NVIDIA’s DGX H100 NVL256 supercomputing cluster, initially planned to integrate 256 NVIDIA H100 GPUs, has been conspicuously absent from the commercial market. This absence has sparked widespread discussion about the reasons behind its discontinuation. The prevailing opinion is that the main obstacle was the disproportionate cost-benefit ratio. The extensive use of fiber optics for GPU interconnects significantly increased the Bill of Materials (BoM) costs, making it economically unfeasible compared to the standard NVL8 configuration.
DGX H100 NVL256 SuperPOD
NVIDIA claimed that the expanded NVL256 could provide up to twice the throughput for 400B MoE training. However, major clients, after performing cost-benefit analyses, expressed skepticism about this claim.

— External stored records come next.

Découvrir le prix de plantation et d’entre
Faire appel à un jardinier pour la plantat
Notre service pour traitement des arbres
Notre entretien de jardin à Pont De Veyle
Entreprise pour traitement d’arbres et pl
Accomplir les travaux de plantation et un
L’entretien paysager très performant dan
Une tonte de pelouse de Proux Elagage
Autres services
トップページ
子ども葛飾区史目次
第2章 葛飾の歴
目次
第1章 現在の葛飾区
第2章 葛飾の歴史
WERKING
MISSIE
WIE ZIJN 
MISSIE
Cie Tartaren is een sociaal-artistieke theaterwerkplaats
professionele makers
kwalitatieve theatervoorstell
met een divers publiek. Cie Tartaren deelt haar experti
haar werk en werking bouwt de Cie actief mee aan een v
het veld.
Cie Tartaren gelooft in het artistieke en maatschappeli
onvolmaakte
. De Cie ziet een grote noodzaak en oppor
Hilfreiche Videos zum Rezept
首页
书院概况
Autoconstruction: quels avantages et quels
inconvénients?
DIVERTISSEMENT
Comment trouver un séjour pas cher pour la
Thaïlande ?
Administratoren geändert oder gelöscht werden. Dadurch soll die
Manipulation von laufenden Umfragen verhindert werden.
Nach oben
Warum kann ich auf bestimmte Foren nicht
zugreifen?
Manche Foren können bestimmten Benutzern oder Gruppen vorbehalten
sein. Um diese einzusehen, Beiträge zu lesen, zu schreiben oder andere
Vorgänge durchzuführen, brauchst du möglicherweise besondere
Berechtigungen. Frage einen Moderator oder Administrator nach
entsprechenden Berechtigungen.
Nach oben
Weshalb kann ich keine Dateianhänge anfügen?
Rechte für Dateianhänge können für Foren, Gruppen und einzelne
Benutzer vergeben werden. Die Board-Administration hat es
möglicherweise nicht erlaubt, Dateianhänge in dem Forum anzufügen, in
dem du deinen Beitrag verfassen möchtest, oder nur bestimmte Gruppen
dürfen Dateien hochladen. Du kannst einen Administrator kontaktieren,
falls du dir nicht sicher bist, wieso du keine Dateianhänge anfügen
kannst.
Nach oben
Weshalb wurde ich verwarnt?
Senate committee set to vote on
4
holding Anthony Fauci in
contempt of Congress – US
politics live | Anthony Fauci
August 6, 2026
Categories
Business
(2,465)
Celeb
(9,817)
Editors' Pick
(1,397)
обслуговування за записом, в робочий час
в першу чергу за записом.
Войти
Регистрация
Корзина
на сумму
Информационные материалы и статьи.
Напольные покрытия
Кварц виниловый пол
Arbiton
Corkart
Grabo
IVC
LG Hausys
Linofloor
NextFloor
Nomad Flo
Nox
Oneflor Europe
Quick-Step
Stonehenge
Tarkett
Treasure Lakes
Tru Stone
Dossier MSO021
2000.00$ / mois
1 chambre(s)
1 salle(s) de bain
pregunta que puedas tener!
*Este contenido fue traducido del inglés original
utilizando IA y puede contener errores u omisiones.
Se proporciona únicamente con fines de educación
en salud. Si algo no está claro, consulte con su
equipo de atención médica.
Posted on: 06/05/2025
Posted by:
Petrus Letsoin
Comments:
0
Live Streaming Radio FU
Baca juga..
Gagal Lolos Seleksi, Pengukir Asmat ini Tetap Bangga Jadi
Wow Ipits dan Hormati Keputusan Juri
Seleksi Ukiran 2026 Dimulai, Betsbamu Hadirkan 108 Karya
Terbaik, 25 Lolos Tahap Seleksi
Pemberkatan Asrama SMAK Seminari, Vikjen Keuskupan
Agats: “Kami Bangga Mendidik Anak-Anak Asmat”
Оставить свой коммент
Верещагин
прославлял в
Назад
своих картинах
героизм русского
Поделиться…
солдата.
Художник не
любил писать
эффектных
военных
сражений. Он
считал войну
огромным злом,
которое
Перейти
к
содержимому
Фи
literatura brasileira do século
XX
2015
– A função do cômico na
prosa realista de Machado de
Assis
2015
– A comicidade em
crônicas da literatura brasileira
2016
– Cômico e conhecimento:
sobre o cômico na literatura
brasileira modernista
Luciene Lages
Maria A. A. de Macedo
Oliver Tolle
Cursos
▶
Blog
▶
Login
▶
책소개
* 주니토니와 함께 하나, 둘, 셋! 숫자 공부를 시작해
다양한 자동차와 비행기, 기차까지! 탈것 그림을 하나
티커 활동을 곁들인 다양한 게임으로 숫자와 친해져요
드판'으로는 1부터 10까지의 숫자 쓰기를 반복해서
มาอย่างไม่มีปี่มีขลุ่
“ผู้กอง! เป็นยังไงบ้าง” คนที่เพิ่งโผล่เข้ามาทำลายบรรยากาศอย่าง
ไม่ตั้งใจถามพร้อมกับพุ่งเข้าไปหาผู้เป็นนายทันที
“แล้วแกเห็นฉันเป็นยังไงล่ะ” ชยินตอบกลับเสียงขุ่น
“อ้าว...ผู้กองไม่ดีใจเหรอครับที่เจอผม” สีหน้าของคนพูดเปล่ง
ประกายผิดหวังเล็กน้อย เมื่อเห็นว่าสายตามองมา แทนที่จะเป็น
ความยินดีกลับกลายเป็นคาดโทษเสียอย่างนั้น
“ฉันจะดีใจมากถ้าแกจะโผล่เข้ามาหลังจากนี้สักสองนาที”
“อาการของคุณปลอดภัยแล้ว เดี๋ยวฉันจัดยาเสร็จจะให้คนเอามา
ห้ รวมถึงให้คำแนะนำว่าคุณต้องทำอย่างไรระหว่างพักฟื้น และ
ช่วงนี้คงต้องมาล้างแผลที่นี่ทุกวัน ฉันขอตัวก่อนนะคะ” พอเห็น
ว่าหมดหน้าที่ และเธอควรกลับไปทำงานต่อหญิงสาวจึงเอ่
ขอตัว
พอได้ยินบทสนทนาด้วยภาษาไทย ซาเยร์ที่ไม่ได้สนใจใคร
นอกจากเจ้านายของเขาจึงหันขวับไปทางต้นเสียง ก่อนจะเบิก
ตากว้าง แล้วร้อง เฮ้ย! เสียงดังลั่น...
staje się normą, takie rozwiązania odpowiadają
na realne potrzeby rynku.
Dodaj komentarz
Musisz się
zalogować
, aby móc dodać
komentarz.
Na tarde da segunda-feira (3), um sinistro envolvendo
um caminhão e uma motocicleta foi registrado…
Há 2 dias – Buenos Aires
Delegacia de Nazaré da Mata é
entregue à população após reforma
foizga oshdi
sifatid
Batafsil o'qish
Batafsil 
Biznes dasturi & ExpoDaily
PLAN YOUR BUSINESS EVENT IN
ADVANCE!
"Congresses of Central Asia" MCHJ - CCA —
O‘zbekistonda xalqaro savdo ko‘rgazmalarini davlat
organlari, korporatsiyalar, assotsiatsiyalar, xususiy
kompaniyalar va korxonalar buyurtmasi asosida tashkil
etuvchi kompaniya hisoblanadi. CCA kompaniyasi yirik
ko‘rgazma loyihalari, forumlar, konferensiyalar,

Despite the upcoming NDR InfiniBand reaching speeds of 400 Gbit/s and NVLink4 achieving 450 GB/s—offering approximately a 9x peak bandwidth improvement—the system design, incorporating 128 L1 NVSwitches and 36 L2 external NVSwitches, resulted in a 2:1 blocking ratio. This meant each server could only use half the bandwidth to connect to another server. NVIDIA relied on NVLink SHARP technology to optimize the network and achieve all-to-all bandwidth equivalence.
H100 NVL256 Cost Analysis
At the Hot Chips 34 conference, an analysis of the H100 NVL256 BoM revealed that scaling NVLink256 increased the BoM cost per super unit (SU) by about 30%. Expanding beyond 2048 H100 GPUs necessitated transitioning from a two-tier InfiniBand network topology to a three-tier one, slightly reducing the percentage increase in InfiniBand costs.
After conducting performance/total cost of ownership (perf/TCO) analyses, large-scale customers concluded that spending an additional 30% to buy more HGX H100 servers yielded a better performance/cost ratio than paying for the NVL256 NVLink extension. This led NVIDIA to ultimately decide against launching the DGX H100 NVL256 product.
GH200 NVL32 Redesign
Subsequently, NVIDIA redesigned the NVL256, downsizing it to NVL32 and adopting a copper backplane spine similar to their NVL36/NVL72 Blackwell design. Reportedly, AWS agreed to purchase 16k GH200 NVL32 units for its Project Ceiba. The cost premium for this redesigned NVL32 is estimated to be 10% higher than the standard high-end HGX H100 BoM. With growing workloads, NVIDIA claims that for GPT-3 175B and 16k GH200, the NVL32 will be 1.7 times faster than the 16k H100 and twice as fast in 500B LLM inference. These performance/cost ratios are more attractive to customers, increasing the likelihood of adoption.
GB200 NVL72 Breakthrough
NVIDIA, having learned from the H100 NVL256's failure, shifted to using copper interconnects called “NVLink spine” to address cost issues. This design change is expected to lower the cost of goods (COG) and pave the way for the GB200 NVL72's success. NVIDIA claims that using copper, NVL72 costs will be about six times lower, with each GB200 NVL72 rack saving approximately 20kW of power and each GB200 NVL32 rack saving about 10kW.
Unlike the H100 NVL256, the GB200 NVL72 will not use any NVLink switches within the compute nodes, instead opting for a flat rail-optimized network topology. For every 72 GB200 GPUs, there will be 18 NVLink switches. All connections within the same rack will span only 19U (0.83 meters), achievable within the range of active copper cables.
According to Semianalysis, NVIDIA claims its design can support connecting up to 576 GB200 GPUs within a single NVLink domain, potentially through adding extra NVLink switch layers. NVIDIA is expected to maintain a 2:1 blocking ratio, using 144 L1 NVLink switches and 36 L2 NVLink switches within the GB NVL576 SU. Alternatively, they might adopt a more aggressive 1:4 blocking ratio using only 18 L2 NVLink switches. They will continue using optical OSFP transceivers to extend connections from rack-internal L1 NVLink switches to L2 NVLink switches.
Rumors suggest that NVL36 and NVL72 already account for over 20% of NVIDIA Blackwell deliveries. However, whether major customers will opt for the more costly NVL576 remains uncertain, as scaling to NVL576 requires additional optical devices. NVIDIA appears to have learned that copper interconnects are significantly less expensive than optical devices.
Perspectives on Copper vs. Optical Interconnects
NADDOD, a leader in optical networking solutions for HPC, data centers, and AI, concludes that copper interconnects will dominate at the rack scale level, maximizing Moore’s Law scaling before the necessity of using optics arises. NADDOD views the NVL72 favorably, considering it manifests Moore’s Law at the rack level. They see NVLink domains based on passive copper cables as a new benchmark of success, offering better cost-efficiency ratios and making GB200 NVL72 racks a more attractive investment than just B200s.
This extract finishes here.